A quick hack for when wget
doesn't cut it.
tl;dr Perform browser's "Save page as" (Ctrl+S) operation from command line without manual intervention
This small bash script simulates a sequence of key presses which opens a given url in the browser, save the page (Ctrl+S), and close the browser tab/window (Ctrl+F4). Chained together, these operations allow you to use the "Save Page As" (Ctrl+S) programtically (currently you can use either of google-chrome
, chromium-browser
or firefox
, and it's fairly straight forward to add support for your favorite browser).
Examples:
# Save your FB home page
$ ./save_page_as "www.facebook.com" --destination "/tmp/facebook_home_page.html"

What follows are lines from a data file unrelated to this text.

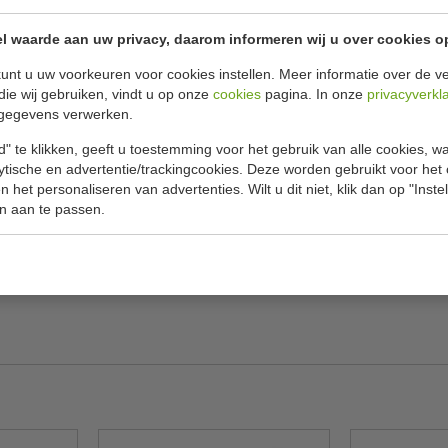
Specificat
mes en foedraal
l waarde aan uw privacy, daarom informeren wij u over cookies o
eenvoudig te slijpen.
Model
unt u uw voorkeuren voor cookies instellen. Meer informatie over de ve
die wij gebruiken, vindt u op onze
cookies
pagina. In onze
privacyverkl
gegevens verwerken.
Inhoud set
" te klikken, geeft u toestemming voor het gebruik van alle cookies, 
lytische en advertentie/trackingcookies. Deze worden gebruikt voor het
 het personaliseren van advertenties. Wilt u dit niet, klik dan op "Inst
Materiaal
n aan te passen.
Gewicht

# Use Firefox to open a web-page and save it in /tmp (the default name for the file (Page title) is used)
$ ./save_page_as "www.example.com" --browser "firefox" --destination "/tmp"
# Save a url with default name, but provide an additional suffix
$ ./save_page_as "www.example.com" --destination "/tmp" --suffix "-trial_save"
# List all available command line options.
$ ./save_page_as --help
save_page_as: Open the given url in a browser tab/window, perform 'Save As' operation and close the tab/window.
USAGE:
save_page_as URL [OPTIONS]
URL The url of the web page to be saved.
options:
-d, --destination Destination path. If a directory, then file is saved with default name inside the directory, else assumed to be full path of target file. Default = '.'
-s, --suffix An optional suffix string for the target file name (ignored if --destination arg is a full path)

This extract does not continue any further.